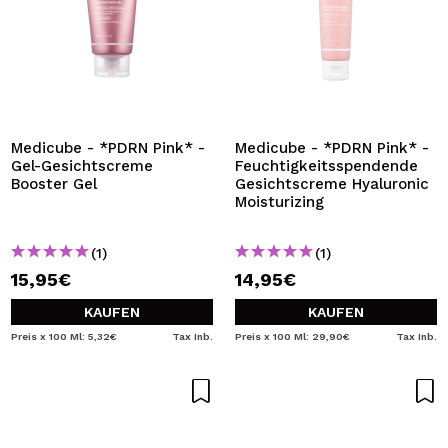
Medicube - *PDRN Pink* -
Medicube - *PDRN Pink* -
Gel-Gesichtscreme
Feuchtigkeitsspendende
Booster Gel
Gesichtscreme Hyaluronic
Moisturizing
(1)
(1)
15,95€
14,95€
KAUFEN
KAUFEN
Preis x 100 Ml: 5,32€
Tax Inb.
Preis x 100 Ml: 29,90€
Tax Inb.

### REQUIREMENT
On how many lines of the records above does the word "Gesichtscreme" appear? Answer with only that number.

### FINISHED TASK
2